This evening, I finished reading Shusaku Endo’s novel Scandal. (I very much enjoy Endo’s writing; his excellent novel Silence is fairly well-known, and The Samurai would rank as one of my top five favorite novels.) I’m still trying to process exactly what Scandal “means;” feel free to read along as I mull over the novel. Spoilers will undoubtedly abound, so proceed with caution.
Scandal tells the story of Suguro, an aging Christian novelist who has, at the twilight of his literary career, found both critical success as a writer and personal fulfillment in an ordered and moral life. (I don’t know enough about Endo’s personal life to recognize which parts of the story are autobiographical and which aren’t, but I have a feeling that the protagonist’s life and thoughts bear more than a passing resemblance to Endo’s.)
Unfortunately for Suguro, just as he is preparing to “settle down” for a well-deserved rest from his long and difficult literary career, his reputation is threatened by scandalous rumors. Rumors surface that Suguro has been spotted in Tokyo’s “red light” district frequenting S&M clubs and other unsavory venues. Suguro is disturbed by the persistant rumors even though he knows they are untrue, and something about them seems to threaten the neatly-arranged, happily-married moral life he has constructed for himself over the years. The novel tells the story of Suguro’s search for the suspected impersonator, but also walks us step-by-step through Suguro’s reasoning as he comes to grips with his own morality and Christian beliefs.
That’s the surface story, at least. Beneath the surface, Endo is exploring a lot of difficult issues. A number of questions and themes surface briefly or are hinted at throughout the story: what it means to be a Japanese Christian; how a Christian artist can approach his craft with artistic integrity; how can Christians relate to and talk about a world tainted to its core by filth and sin. It seems clear to me that these are all issues that have troubled Endo, and the lack of firm resolution to any of them makes me suspect that he was still looking for answers himself while writing this novel.
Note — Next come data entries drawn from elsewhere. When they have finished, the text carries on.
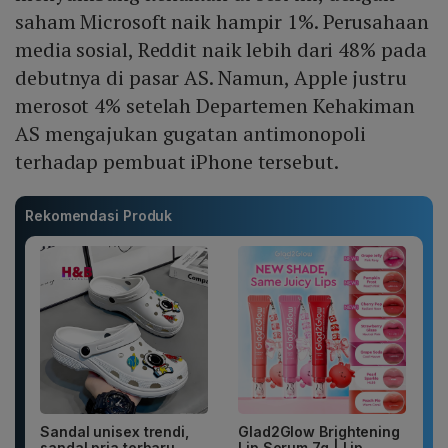
saham Microsoft naik hampir 1%. Perusahaan
media sosial, Reddit naik lebih dari 48% pada
debutnya di pasar AS. Namun, Apple justru
merosot 4% setelah Departemen Kehakiman
AS mengajukan gugatan antimonopoli
terhadap pembuat iPhone tersebut.
Rekomendasi Produk
Sandal unisex trendi,
Glad2Glow Brightening
sandal pria terbaru.
Lip Serum 7g | Lip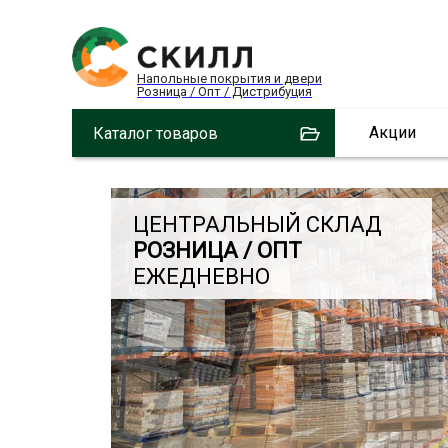
Напольные покрытия и двери
Розница / Опт / Дистрибуция
Акции
Каталог товаров
ЦЕНТРАЛЬНЫЙ СКЛАД
РОЗНИЦА / ОПТ
ЕЖЕДНЕВНО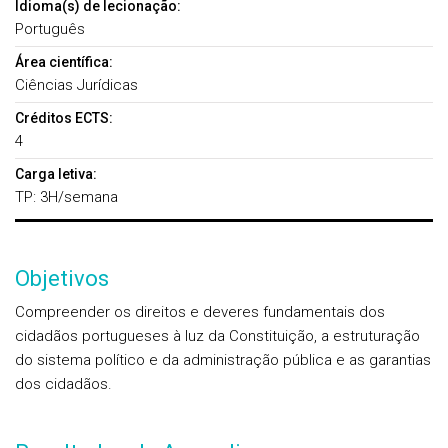
Idioma(s) de lecionação:
Português
Área científica:
Ciências Jurídicas
Créditos ECTS:
4
Carga letiva:
TP: 3H/semana
Objetivos
Compreender os direitos e deveres fundamentais dos
cidadãos portugueses à luz da Constituição, a estruturação
do sistema político e da administração pública e as garantias
dos cidadãos.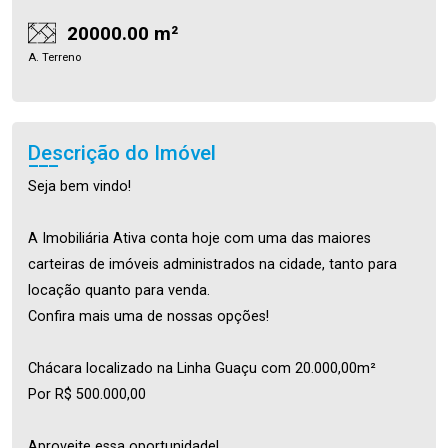
20000.00 m²
A. Terreno
Descrição do Imóvel
Seja bem vindo!
A Imobiliária Ativa conta hoje com uma das maiores
carteiras de imóveis administrados na cidade, tanto para
locação quanto para venda.
Confira mais uma de nossas opções!
Chácara localizado na Linha Guaçu com 20.000,00m²
Por R$ 500.000,00
Aproveite essa oportunidade!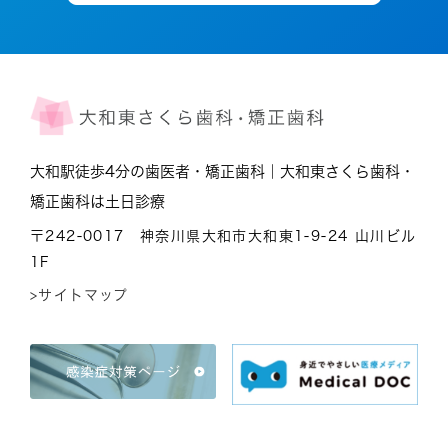
大和駅徒歩4分の歯医者・矯正歯科｜大和東さくら歯科・
矯正歯科は土日診療
〒242-0017 神奈川県大和市大和東1-9-24 山川ビル
1F
>サイトマップ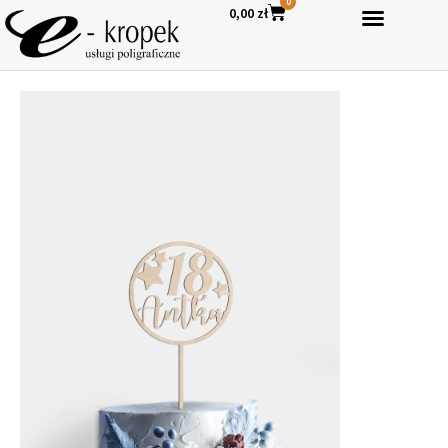
0
0,00
zł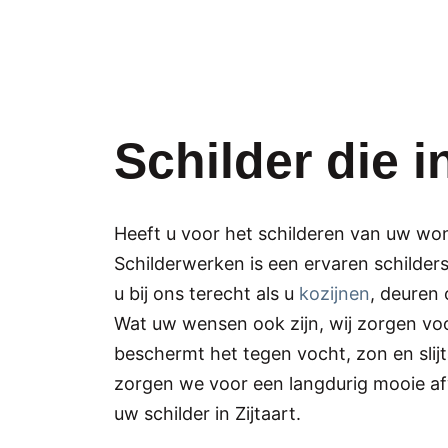
Schilder die i
Heeft u voor het schilderen van uw won
Schilderwerken is een ervaren schilders
u bij ons terecht als u
kozijnen
, deuren 
Wat uw wensen ook zijn, wij zorgen voo
beschermt het tegen vocht, zon en sli
zorgen we voor een langdurig mooie afw
uw schilder in Zijtaart.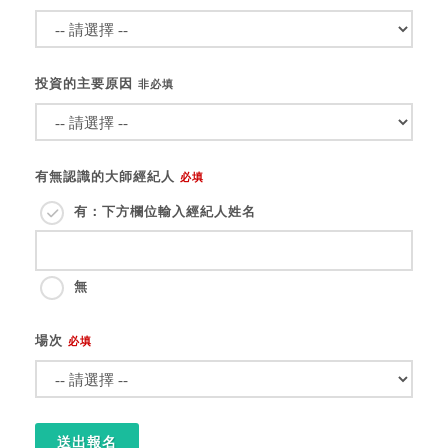
投資的主要原因
非必填
有無認識的大師經紀人
必填
有：下方欄位輸入經紀人姓名
無
場次
必填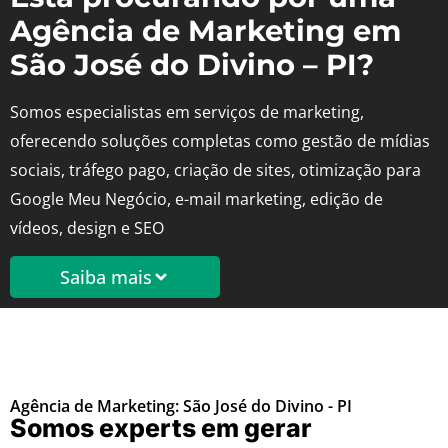
Agência de Marketing em
São José do Divino – PI?
Somos especialistas em serviços de marketing,
oferecendo soluções completas como gestão de mídias
sociais, tráfego pago, criação de sites, otimização para
Google Meu Negócio, e-mail marketing, edição de
vídeos, design e SEO
Saiba mais
Agência de Marketing: São José do Divino - PI
Somos experts em gerar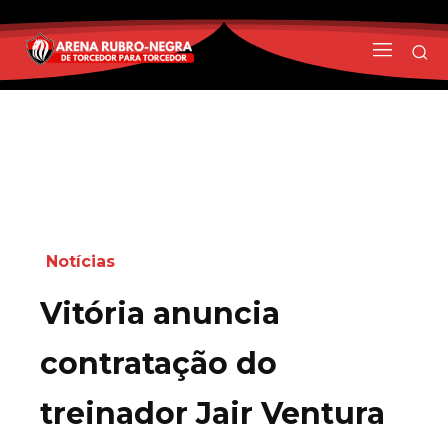
Notícias
Vitória anuncia
contratação do
treinador Jair Ventura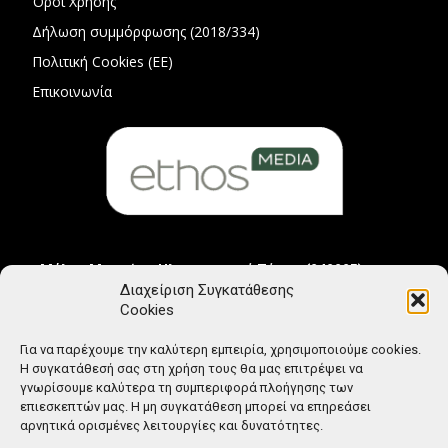
Όροι Χρήσης
Δήλωση συμμόρφωσης (2018/334)
Πολιτική Cookies (ΕΕ)
Επικοινωνία
Μέλος Μητρώου Ηλεκτρονικού Τύπου (242225)
Διαχείριση Συγκατάθεσης
Cookies
Για να παρέχουμε την καλύτερη εμπειρία, χρησιμοποιούμε cookies.
Η συγκατάθεσή σας στη χρήση τους θα μας επιτρέψει να
γνωρίσουμε καλύτερα τη συμπεριφορά πλοήγησης των
επιεσκεπτών μας. Η μη συγκατάθεση μπορεί να επηρεάσει
αρνητικά ορισμένες λειτουργίες και δυνατότητες.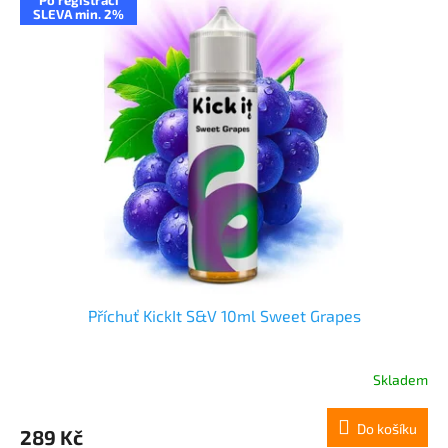
SLEVA min. 2%
Příchuť KickIt S&V 10ml Sweet Grapes
Skladem
Do košíku
289 Kč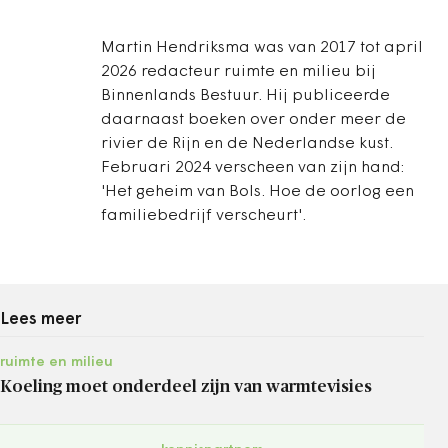
Martin Hendriksma was van 2017 tot april
2026 redacteur ruimte en milieu bij
Binnenlands Bestuur. Hij publiceerde
daarnaast boeken over onder meer de
rivier de Rijn en de Nederlandse kust.
Februari 2024 verscheen van zijn hand:
'Het geheim van Bols. Hoe de oorlog een
familiebedrijf verscheurt'.
Lees meer
ruimte en milieu
Koeling moet onderdeel zijn van warmtevisies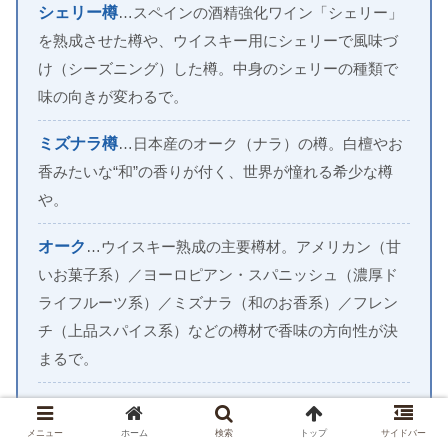
シェリー樽
…スペインの酒精強化ワイン「シェリー」
を熟成させた樽や、ウイスキー用にシェリーで風味づ
け（シーズニング）した樽。中身のシェリーの種類で
味の向きが変わるで。
ミズナラ樽
…日本産のオーク（ナラ）の樽。白檀やお
香みたいな“和”の香りが付く、世界が憧れる希少な樽
や。
オーク
…ウイスキー熟成の主要樽材。アメリカン（甘
いお菓子系）／ヨーロピアン・スパニッシュ（濃厚ド
ライフルーツ系）／ミズナラ（和のお香系）／フレン
チ（上品スパイス系）などの樽材で香味の方向性が決
まるで。
NAS（ノンエイジ）
…熟成年数をラベルに書いてへん
ウイスキーのこと。年数のちがう原酒を組み合わせる
メニュー
ホーム
検索
トップ
サイドバー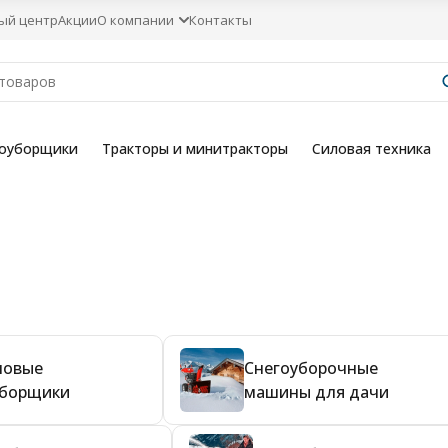
ый центр
Акции
О компании
Контакты
гоуборщики
Тракторы и минитракторы
Силовая техника
новые
Снегоуборочные
уборщики
машины для дачи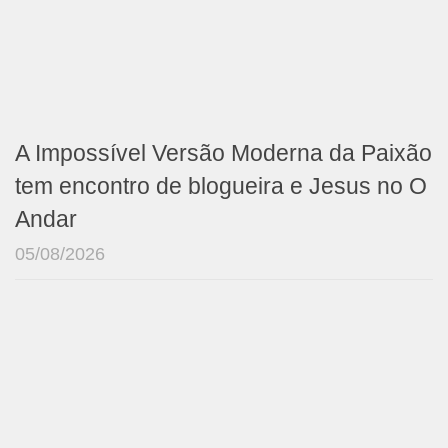
A Impossível Versão Moderna da Paixão
tem encontro de blogueira e Jesus no O
Andar
05/08/2026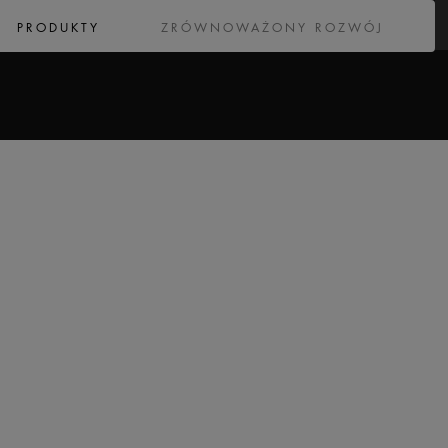
PRODUKTY
ZRÓWNOWAŻONY ROZWÓJ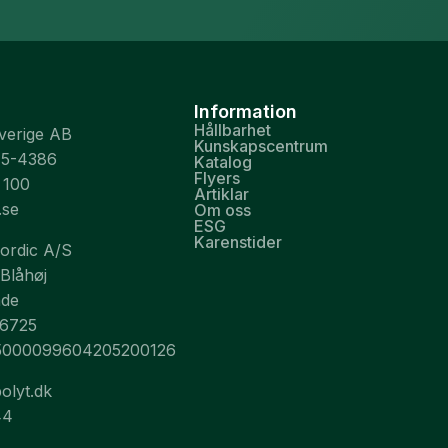
Information
Hållbarhet
Sverige AB
Kunskapscentrum
75-4386
Katalog
Flyers
 100
Artiklar
.se
Om oss
ESG
Karenstider
Nordic A/S
 Blåhøj
nde
26725
5000099604205200126
olyt.dk
44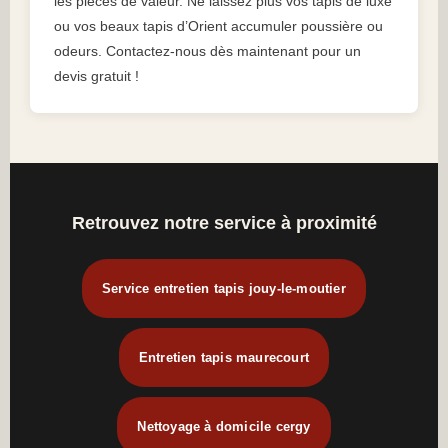
les pièces de valeur. Ne laissez plus vos tapis de luxe
ou vos beaux tapis d’Orient accumuler poussière ou
odeurs. Contactez-nous dès maintenant pour un
devis gratuit !
Retrouvez notre service à proximité
Service entretien tapis jouy-le-moutier
Entretien tapis maurecourt
Nettoyage à domicile cergy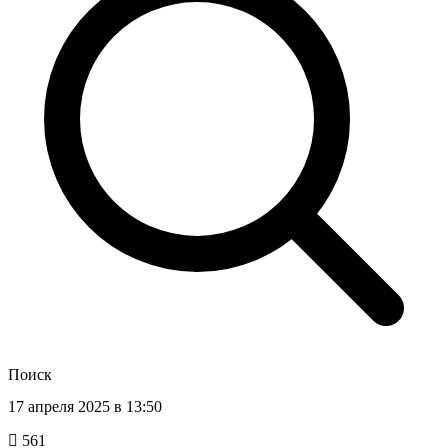
Поиск
17 апреля 2025 в 13:50
561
But while these issues get some treatment in the story, the core of the novel is about one thing: sin. Sin, depravity, the unspeakable desires and urges that live at the heart of every human being. Suguro, and the characters he meets during the story, are walking contradictions: on the one hand, they can be polite, kind, generous, or innocent on the surface, but beneath each mask is an insatiable corruption that renders every good deed, every happy marriage, every kind word, every noble achievement hollow and meaningless.
As Suguro’s investigations continue, the actual question of whether or not he committed the scandalous acts becomes almost irrelevant–because the deeper he looks into himself, the more he realizes that he, the good husband and influential Christian Suguro, is as hungry for depravity as the worst rapist or murderer. Suguro has made it almost all the way to the end of his life living morally and righteously, but in the end he is utterly undone by sin. The perfect life he has created is a joke, a mask, a meaningless act of self-deception; in his heart, he is utterly depraved, a monster.
As Suguro learns about the nature of sin, we, the readers, learn with him. Endo is saying something profound about sin in Scandal, something that I haven’t seen since my college readings of Dostoyevsky and Flannery O’Connor. Endo wants to break down any notion that we can save ourselves. As the novel begins, Suguro believes that man’s capacity to sin contains the seeds of his own salvation–he believes that sin can have noble intentions, that it is undertaken in a twisted but nevertheless sincere desire to find spiritual fulfillment. Suguro sees sin as the misguided excess of humans who want salvation but don’t know quite how to attain it.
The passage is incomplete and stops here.